__What you should do__. For each line below that holds the word "Shopify", make a copy.

__Source data__.
________________

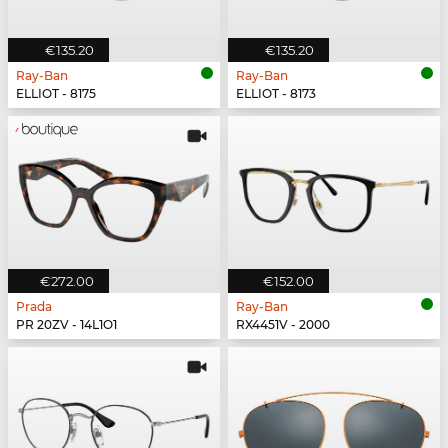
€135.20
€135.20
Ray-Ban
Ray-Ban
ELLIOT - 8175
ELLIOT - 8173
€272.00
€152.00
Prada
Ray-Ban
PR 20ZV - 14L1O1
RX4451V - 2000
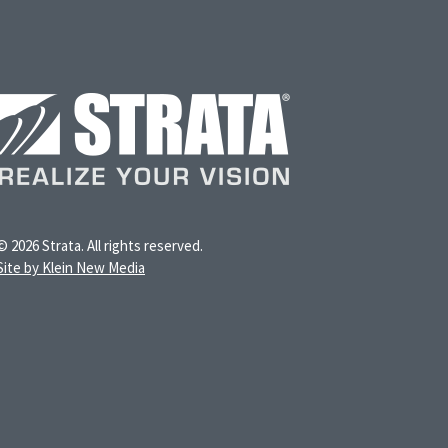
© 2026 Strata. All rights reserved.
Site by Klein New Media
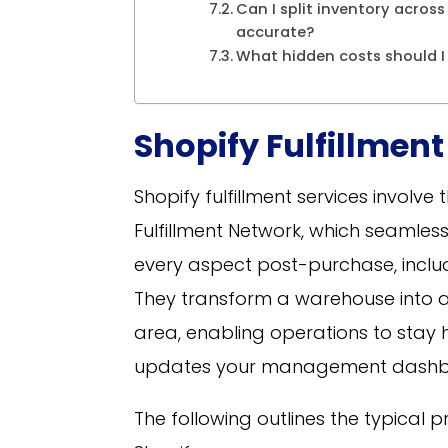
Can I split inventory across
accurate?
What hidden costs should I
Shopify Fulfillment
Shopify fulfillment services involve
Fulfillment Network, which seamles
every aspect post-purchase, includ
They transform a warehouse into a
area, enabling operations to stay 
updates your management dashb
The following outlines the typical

________________

__Finished exercise__.
Shopify Fulfillment
Shopify fulfillment services involve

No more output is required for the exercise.